While sailing around the Caribbean island of St. Vincent, a group of whale-watching tourists were treated to a rare sight: a pod of four orcas, breaching the surface of the ocean. For a few moments, the tourists delighted as they watched the sea creatures splash through the waters. Then it all went wrong.
As the group looked on, three fishermen sped towards the orcas in a small boat mounted with a modified harpoon, reports Caribbean 360. One of the crew’s tour members, Ken Issacs, tells the publication that he shouted at the fishermen to leave the animals alone. They ignored him. With a loud bang, the harpoon hit one of the orcas. Soon after, they killed another.
Many guests were crying as they returned to shore, according to Caribbean 360. But the incident has spun out beyond nightmarish experience of a single group of visitors. Thomson Cruises, which brought the tourists to St. Vincent, has canceled all of its future bookings with the local whale-watching company that ran the unfortunate excursion, reports The Antigua Observer.
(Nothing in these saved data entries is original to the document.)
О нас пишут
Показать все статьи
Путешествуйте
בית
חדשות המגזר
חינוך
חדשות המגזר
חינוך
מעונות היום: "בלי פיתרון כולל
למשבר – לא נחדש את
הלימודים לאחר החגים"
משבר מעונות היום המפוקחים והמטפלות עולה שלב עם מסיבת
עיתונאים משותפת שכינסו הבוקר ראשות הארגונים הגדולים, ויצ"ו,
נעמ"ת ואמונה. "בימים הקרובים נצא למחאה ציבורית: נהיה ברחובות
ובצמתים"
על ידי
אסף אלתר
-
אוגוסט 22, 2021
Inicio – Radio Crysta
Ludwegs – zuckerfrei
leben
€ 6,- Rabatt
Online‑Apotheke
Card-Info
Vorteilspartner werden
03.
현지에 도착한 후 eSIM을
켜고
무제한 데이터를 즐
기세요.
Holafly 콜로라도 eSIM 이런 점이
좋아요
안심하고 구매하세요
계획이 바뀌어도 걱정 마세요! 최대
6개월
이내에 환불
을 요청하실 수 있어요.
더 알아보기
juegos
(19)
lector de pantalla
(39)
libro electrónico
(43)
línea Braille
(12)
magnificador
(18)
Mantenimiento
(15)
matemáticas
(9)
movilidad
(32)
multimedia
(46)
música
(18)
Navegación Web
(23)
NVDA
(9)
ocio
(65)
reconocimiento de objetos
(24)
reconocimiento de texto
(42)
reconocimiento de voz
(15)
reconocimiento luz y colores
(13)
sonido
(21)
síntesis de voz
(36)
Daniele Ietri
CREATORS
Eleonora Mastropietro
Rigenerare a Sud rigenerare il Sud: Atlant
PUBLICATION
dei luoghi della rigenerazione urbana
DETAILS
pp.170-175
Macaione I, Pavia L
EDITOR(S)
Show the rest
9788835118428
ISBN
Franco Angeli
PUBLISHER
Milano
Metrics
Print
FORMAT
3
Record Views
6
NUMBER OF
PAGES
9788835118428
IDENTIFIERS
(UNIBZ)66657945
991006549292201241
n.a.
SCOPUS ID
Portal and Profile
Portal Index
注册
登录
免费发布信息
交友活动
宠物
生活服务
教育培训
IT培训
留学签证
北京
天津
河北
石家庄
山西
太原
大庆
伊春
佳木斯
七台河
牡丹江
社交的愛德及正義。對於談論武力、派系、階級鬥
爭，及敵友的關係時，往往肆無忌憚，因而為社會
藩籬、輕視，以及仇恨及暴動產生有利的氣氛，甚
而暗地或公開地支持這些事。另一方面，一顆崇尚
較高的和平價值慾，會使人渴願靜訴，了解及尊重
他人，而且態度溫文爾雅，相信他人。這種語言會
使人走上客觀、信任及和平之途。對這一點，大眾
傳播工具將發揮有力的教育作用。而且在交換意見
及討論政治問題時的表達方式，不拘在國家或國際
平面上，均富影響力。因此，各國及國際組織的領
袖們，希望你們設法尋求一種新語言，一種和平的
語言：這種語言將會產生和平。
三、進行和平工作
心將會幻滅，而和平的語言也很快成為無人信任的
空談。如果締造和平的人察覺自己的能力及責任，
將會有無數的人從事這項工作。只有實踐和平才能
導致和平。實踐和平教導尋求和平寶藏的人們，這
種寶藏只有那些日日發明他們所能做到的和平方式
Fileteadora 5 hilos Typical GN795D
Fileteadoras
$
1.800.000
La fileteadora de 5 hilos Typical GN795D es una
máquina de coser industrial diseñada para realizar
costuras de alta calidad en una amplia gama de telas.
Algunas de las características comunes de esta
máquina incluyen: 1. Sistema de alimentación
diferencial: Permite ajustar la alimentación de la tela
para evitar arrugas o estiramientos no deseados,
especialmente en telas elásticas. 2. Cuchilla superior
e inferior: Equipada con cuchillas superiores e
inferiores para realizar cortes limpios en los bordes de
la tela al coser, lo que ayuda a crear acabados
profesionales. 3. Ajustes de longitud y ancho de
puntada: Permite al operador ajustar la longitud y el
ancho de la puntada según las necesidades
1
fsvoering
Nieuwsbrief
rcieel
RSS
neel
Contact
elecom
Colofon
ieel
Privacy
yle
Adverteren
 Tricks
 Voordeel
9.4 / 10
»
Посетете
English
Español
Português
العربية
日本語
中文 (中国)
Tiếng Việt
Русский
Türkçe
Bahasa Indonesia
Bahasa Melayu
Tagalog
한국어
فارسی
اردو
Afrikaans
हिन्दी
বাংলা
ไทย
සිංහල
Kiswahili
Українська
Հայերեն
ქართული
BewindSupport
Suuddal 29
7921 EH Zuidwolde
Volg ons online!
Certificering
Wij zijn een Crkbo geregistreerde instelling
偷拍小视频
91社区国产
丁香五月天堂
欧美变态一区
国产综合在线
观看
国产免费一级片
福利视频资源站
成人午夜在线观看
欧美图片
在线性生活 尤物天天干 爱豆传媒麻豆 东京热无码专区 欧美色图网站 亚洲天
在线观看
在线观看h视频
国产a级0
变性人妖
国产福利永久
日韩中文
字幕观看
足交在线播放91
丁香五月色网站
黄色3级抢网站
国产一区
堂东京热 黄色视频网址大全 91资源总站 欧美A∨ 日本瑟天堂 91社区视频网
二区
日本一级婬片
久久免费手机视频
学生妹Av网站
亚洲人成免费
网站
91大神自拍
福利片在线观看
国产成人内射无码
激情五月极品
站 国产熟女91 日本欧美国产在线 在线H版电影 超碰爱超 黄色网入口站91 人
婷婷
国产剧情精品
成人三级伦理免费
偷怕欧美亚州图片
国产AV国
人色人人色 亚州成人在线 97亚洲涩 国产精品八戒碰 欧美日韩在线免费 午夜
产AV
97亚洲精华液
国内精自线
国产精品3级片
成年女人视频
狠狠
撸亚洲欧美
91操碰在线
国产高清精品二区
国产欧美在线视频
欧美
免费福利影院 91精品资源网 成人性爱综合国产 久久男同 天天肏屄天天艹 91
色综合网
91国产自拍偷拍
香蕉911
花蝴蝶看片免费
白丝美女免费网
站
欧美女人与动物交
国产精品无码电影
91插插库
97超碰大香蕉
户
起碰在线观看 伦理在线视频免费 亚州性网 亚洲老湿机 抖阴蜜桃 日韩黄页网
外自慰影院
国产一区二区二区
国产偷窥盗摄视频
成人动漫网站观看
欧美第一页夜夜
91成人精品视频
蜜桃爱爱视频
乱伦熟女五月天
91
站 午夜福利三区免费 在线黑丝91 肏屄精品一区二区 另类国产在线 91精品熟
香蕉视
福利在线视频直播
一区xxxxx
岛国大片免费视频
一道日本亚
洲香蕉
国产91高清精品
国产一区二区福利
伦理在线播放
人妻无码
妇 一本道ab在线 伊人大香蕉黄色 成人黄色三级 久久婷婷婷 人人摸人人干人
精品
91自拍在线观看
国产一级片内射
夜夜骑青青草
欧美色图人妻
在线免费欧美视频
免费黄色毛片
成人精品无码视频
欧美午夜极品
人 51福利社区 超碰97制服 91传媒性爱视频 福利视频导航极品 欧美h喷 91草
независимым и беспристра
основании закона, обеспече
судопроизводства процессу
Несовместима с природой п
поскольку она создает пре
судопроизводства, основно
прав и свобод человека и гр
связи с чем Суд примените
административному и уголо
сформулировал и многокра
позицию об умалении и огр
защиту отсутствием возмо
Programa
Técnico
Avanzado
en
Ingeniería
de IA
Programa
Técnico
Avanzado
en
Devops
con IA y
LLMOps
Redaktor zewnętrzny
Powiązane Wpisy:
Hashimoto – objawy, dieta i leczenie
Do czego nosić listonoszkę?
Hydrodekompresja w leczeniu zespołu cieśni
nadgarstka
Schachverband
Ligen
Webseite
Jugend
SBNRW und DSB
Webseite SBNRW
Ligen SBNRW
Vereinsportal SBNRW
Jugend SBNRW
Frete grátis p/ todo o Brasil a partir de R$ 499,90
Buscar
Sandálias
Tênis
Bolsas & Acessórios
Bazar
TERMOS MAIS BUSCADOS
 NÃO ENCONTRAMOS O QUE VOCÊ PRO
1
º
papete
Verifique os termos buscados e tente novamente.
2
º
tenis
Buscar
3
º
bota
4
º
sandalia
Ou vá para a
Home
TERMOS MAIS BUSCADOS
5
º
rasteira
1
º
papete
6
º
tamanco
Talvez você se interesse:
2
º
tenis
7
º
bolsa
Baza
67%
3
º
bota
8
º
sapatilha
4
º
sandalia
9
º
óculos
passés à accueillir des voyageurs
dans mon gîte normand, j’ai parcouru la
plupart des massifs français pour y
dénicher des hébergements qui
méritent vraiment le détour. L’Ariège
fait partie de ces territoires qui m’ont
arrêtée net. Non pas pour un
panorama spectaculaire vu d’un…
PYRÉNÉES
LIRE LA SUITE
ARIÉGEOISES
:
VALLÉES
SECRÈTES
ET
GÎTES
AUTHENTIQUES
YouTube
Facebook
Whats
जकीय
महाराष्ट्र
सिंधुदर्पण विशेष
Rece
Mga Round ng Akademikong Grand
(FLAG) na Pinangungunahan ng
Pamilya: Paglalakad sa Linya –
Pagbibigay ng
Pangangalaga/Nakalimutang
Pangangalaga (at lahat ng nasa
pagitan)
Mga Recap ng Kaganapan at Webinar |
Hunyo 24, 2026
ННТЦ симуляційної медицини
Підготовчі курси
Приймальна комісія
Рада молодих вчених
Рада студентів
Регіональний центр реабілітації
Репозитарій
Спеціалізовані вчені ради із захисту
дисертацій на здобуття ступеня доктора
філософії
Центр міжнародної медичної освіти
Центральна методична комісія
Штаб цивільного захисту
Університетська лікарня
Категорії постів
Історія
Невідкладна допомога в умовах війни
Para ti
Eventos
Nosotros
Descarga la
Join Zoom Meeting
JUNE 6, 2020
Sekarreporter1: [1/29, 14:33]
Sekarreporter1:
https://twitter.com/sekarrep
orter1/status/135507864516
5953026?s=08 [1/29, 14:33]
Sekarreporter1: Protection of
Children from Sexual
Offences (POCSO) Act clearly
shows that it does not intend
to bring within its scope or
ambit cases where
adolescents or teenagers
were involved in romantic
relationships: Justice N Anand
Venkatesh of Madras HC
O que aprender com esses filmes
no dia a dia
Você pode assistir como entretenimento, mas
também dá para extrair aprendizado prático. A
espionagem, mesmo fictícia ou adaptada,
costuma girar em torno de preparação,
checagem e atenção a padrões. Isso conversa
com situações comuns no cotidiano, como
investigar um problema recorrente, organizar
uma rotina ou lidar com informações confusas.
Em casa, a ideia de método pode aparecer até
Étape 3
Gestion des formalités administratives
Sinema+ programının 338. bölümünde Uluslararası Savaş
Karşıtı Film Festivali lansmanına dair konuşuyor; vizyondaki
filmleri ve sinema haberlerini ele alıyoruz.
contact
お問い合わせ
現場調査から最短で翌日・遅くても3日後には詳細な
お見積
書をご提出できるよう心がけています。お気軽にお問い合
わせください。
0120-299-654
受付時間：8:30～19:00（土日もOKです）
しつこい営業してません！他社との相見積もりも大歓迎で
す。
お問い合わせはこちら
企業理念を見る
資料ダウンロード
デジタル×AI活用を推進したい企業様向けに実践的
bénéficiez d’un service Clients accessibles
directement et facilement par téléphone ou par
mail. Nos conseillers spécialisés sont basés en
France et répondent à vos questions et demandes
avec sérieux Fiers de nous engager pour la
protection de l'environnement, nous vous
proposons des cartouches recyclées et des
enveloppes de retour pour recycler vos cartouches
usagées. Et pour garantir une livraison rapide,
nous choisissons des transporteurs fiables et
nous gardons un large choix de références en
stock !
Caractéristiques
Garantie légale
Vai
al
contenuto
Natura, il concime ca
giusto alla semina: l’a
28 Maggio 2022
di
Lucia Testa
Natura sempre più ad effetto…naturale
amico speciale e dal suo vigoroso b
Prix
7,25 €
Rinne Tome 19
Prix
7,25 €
And a thorny debate over conservation, commerce, and culture has now erupted on the island.
As Sarah Gibbens reports for National Geographic, St. Vincent—known officially as Saint Vincent and the Grenadines—is a voluntary member of the International Whaling Commission. Under the agency’s guidelines, which stipulate that controlled whaling can be carried out by “certain indigenous people to satisfy subsistence needs,” St. Vincent is permitted to kill four whales every year. Since 2015, fishermen have killed six whales there.
St. Vincent’s native groups have reportedly been whaling since the late 1800s, when the Scottish settler William Wallace established a whaling company on Bequia, one of the islands in the Grenadines. Before quotas imposed restrictions on hunting, the whale meat trade boomed on the island, Jacqueline Charles writes for the Miami Herald. Indigenous groups still hunt whales for their meat and oils, which are eaten and used in homemade remedies.
But some have argued that this practice should not be allowed to continue. Ralph Gonsalves, St. Vincent’s prime minister, tells the The Antigua Observer that the whaler who killed two orcas in front of horrified tourists was “a hard-working fisherman” but “what he did was plain wrong.”
“I want to emphasize this,” Gonsalves adds, “what he did was plain wrong. Not just because it happened in front of tourists, but [because] he must not kill the orcas.”
Now, Gonsalves says, he plans to introduce legislation to ban orca hunting. “It is important for us to say that we have our traditions and we need to keep traditions,” he notes, “but we can’t keep traditions out of sync with the rest of the world or have those traditions continue in a manner which is injurious to us.”
Gonsalves isn’t the only one to question the value of whaling traditions on St. Vincent. Some activists say that the practice shouldn’t be considered a tradition at all. Wayne Pacelle, President and CEO of the Humane Society, writes in a blog post that “[w]haling in St. Vincent is hardly a tradition,” since it stems from the business ventures of a foreign immigrant. “Whaling as practiced there is a horrifying and unjustified remnant of its longer colonial history, not a culturally resonant or meaningful activity for the majority of its citizens,” Pacelle writes.
Sue Fisher, a consultant with the Whale and Dolphin Conservation Society, echoed this sentiment during an interview with Gibbens. St. Vincent, Fisher explained, initially acted as an outpost for American whaling companies. "Yankee whaling was a commercial operation," she says. "The understanding by the commissioners [of the International Whaling Commission] was that whaling would provide nutritional subsistence."
If St. Vincent wants to continue its legal whaling practices, it is required to present “a statement of need” to the International Whaling Commission in 2018. But Fisher says she doesn’t think the country will bother. St. Vincent derives more benefits from tourism than it does from whaling—and as the recent orca debacle made clear, tourism and whaling can’t always co-exist.